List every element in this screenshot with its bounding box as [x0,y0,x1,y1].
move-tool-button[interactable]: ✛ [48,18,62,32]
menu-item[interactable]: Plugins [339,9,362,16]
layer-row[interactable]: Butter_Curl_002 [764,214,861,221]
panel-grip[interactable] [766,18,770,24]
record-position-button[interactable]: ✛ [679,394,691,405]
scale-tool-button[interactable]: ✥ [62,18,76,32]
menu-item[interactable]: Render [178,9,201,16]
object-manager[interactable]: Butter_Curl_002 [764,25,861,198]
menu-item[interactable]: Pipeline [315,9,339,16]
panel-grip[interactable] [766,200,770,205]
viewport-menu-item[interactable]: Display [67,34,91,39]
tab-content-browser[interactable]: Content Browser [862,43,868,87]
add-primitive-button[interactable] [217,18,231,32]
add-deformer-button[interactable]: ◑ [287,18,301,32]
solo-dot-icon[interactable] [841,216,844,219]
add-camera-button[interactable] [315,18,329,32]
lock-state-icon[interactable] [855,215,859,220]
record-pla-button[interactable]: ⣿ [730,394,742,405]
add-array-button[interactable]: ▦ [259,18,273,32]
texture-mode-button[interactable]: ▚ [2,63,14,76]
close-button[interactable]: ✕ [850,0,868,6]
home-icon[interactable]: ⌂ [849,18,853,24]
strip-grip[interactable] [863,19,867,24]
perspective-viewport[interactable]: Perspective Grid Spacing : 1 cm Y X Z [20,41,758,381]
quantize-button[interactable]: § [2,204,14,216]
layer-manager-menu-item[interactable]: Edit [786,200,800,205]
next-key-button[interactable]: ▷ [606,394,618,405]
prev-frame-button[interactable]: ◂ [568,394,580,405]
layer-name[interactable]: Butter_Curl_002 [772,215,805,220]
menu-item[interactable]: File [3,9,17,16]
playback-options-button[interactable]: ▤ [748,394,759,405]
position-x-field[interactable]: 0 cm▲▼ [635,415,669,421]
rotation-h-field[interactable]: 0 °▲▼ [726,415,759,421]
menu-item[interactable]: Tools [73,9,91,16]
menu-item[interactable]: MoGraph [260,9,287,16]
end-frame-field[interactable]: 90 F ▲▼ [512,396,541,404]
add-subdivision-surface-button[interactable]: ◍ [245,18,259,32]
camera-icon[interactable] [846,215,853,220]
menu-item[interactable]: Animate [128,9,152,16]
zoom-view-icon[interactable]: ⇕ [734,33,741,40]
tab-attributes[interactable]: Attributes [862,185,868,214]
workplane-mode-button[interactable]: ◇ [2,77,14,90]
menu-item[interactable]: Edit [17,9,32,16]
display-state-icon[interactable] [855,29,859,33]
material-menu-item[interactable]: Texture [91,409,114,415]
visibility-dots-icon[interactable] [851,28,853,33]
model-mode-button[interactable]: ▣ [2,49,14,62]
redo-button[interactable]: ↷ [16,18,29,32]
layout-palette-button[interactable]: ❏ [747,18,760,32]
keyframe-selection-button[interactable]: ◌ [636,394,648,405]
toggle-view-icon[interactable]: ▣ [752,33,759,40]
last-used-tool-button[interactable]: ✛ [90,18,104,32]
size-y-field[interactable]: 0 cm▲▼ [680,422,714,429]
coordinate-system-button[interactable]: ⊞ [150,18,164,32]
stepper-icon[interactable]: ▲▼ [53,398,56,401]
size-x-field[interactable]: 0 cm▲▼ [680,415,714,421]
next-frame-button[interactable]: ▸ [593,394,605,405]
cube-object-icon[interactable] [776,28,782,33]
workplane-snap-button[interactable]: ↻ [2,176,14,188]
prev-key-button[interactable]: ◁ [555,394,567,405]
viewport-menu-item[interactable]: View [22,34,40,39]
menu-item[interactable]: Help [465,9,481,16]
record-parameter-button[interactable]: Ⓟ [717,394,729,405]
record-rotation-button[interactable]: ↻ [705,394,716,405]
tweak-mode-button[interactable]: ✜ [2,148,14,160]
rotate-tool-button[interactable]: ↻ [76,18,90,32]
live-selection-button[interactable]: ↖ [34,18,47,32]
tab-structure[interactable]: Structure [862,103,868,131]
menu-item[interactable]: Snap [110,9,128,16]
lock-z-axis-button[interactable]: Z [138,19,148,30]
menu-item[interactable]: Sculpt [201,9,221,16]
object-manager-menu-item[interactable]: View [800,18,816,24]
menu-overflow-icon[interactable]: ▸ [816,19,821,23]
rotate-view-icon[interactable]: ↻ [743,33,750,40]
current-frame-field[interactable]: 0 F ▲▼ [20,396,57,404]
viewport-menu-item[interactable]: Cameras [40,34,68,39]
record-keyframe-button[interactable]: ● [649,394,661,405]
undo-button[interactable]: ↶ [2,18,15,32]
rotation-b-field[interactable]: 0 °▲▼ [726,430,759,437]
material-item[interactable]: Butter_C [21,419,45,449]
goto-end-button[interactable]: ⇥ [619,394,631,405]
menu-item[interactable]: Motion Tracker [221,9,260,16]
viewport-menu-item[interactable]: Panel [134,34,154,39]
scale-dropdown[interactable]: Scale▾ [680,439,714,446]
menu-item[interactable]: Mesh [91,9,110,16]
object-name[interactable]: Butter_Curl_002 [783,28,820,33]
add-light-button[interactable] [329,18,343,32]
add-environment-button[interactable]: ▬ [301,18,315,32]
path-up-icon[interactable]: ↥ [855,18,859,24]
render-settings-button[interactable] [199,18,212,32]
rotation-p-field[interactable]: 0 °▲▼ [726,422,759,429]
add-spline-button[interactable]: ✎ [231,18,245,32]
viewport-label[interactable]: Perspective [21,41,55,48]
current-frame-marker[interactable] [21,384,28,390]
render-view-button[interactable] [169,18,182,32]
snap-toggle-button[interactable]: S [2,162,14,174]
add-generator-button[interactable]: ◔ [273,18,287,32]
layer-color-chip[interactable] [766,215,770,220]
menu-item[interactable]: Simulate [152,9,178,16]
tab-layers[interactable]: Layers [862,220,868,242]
§ §
| Directions |
Reproduce the material word for word. Leave nothing out.

| Solution for this task |
List every element in this screenshot with its bounding box as [x0,y0,x1,y1].
move-tool-button[interactable]: ✛ [48,18,62,32]
menu-item[interactable]: Plugins [339,9,362,16]
layer-row[interactable]: Butter_Curl_002 [764,214,861,221]
panel-grip[interactable] [766,18,770,24]
record-position-button[interactable]: ✛ [679,394,691,405]
scale-tool-button[interactable]: ✥ [62,18,76,32]
menu-item[interactable]: Render [178,9,201,16]
object-manager[interactable]: Butter_Curl_002 [764,25,861,198]
menu-item[interactable]: Pipeline [315,9,339,16]
panel-grip[interactable] [766,200,770,205]
viewport-menu-item[interactable]: Display [67,34,91,39]
tab-content-browser[interactable]: Content Browser [862,43,868,87]
add-primitive-button[interactable] [217,18,231,32]
add-deformer-button[interactable]: ◑ [287,18,301,32]
solo-dot-icon[interactable] [841,216,844,219]
add-camera-button[interactable] [315,18,329,32]
lock-state-icon[interactable] [855,215,859,220]
record-pla-button[interactable]: ⣿ [730,394,742,405]
add-array-button[interactable]: ▦ [259,18,273,32]
texture-mode-button[interactable]: ▚ [2,63,14,76]
close-button[interactable]: ✕ [850,0,868,6]
home-icon[interactable]: ⌂ [849,18,853,24]
strip-grip[interactable] [863,19,867,24]
perspective-viewport[interactable]: Perspective Grid Spacing : 1 cm Y X Z [20,41,758,381]
quantize-button[interactable]: § [2,204,14,216]
layer-manager-menu-item[interactable]: Edit [786,200,800,205]
next-key-button[interactable]: ▷ [606,394,618,405]
prev-frame-button[interactable]: ◂ [568,394,580,405]
layer-name[interactable]: Butter_Curl_002 [772,215,805,220]
menu-item[interactable]: File [3,9,17,16]
playback-options-button[interactable]: ▤ [748,394,759,405]
position-x-field[interactable]: 0 cm▲▼ [635,415,669,421]
rotation-h-field[interactable]: 0 °▲▼ [726,415,759,421]
menu-item[interactable]: Tools [73,9,91,16]
menu-item[interactable]: MoGraph [260,9,287,16]
end-frame-field[interactable]: 90 F ▲▼ [512,396,541,404]
add-subdivision-surface-button[interactable]: ◍ [245,18,259,32]
camera-icon[interactable] [846,215,853,220]
menu-item[interactable]: Animate [128,9,152,16]
zoom-view-icon[interactable]: ⇕ [734,33,741,40]
tab-attributes[interactable]: Attributes [862,185,868,214]
workplane-mode-button[interactable]: ◇ [2,77,14,90]
menu-item[interactable]: Edit [17,9,32,16]
display-state-icon[interactable] [855,29,859,33]
material-menu-item[interactable]: Texture [91,409,114,415]
visibility-dots-icon[interactable] [851,28,853,33]
model-mode-button[interactable]: ▣ [2,49,14,62]
redo-button[interactable]: ↷ [16,18,29,32]
layout-palette-button[interactable]: ❏ [747,18,760,32]
keyframe-selection-button[interactable]: ◌ [636,394,648,405]
toggle-view-icon[interactable]: ▣ [752,33,759,40]
last-used-tool-button[interactable]: ✛ [90,18,104,32]
size-y-field[interactable]: 0 cm▲▼ [680,422,714,429]
coordinate-system-button[interactable]: ⊞ [150,18,164,32]
stepper-icon[interactable]: ▲▼ [53,398,56,401]
size-x-field[interactable]: 0 cm▲▼ [680,415,714,421]
next-frame-button[interactable]: ▸ [593,394,605,405]
cube-object-icon[interactable] [776,28,782,33]
workplane-snap-button[interactable]: ↻ [2,176,14,188]
prev-key-button[interactable]: ◁ [555,394,567,405]
viewport-menu-item[interactable]: View [22,34,40,39]
menu-item[interactable]: Help [465,9,481,16]
record-parameter-button[interactable]: Ⓟ [717,394,729,405]
record-rotation-button[interactable]: ↻ [705,394,716,405]
tweak-mode-button[interactable]: ✜ [2,148,14,160]
rotate-tool-button[interactable]: ↻ [76,18,90,32]
live-selection-button[interactable]: ↖ [34,18,47,32]
tab-structure[interactable]: Structure [862,103,868,131]
menu-item[interactable]: Snap [110,9,128,16]
lock-z-axis-button[interactable]: Z [138,19,148,30]
menu-item[interactable]: Sculpt [201,9,221,16]
object-manager-menu-item[interactable]: View [800,18,816,24]
menu-overflow-icon[interactable]: ▸ [816,19,821,23]
rotate-view-icon[interactable]: ↻ [743,33,750,40]
current-frame-field[interactable]: 0 F ▲▼ [20,396,57,404]
viewport-menu-item[interactable]: Cameras [40,34,68,39]
record-keyframe-button[interactable]: ● [649,394,661,405]
undo-button[interactable]: ↶ [2,18,15,32]
rotation-b-field[interactable]: 0 °▲▼ [726,430,759,437]
material-item[interactable]: Butter_C [21,419,45,449]
goto-end-button[interactable]: ⇥ [619,394,631,405]
menu-item[interactable]: Motion Tracker [221,9,260,16]
viewport-menu-item[interactable]: Panel [134,34,154,39]
scale-dropdown[interactable]: Scale▾ [680,439,714,446]
menu-item[interactable]: Mesh [91,9,110,16]
object-name[interactable]: Butter_Curl_002 [783,28,820,33]
add-light-button[interactable] [329,18,343,32]
add-environment-button[interactable]: ▬ [301,18,315,32]
path-up-icon[interactable]: ↥ [855,18,859,24]
render-settings-button[interactable] [199,18,212,32]
rotation-p-field[interactable]: 0 °▲▼ [726,422,759,429]
add-spline-button[interactable]: ✎ [231,18,245,32]
viewport-label[interactable]: Perspective [21,41,55,48]
current-frame-marker[interactable] [21,384,28,390]
render-view-button[interactable] [169,18,182,32]
snap-toggle-button[interactable]: S [2,162,14,174]
add-generator-button[interactable]: ◔ [273,18,287,32]
layer-color-chip[interactable] [766,215,770,220]
menu-item[interactable]: Simulate [152,9,178,16]
tab-layers[interactable]: Layers [862,220,868,242]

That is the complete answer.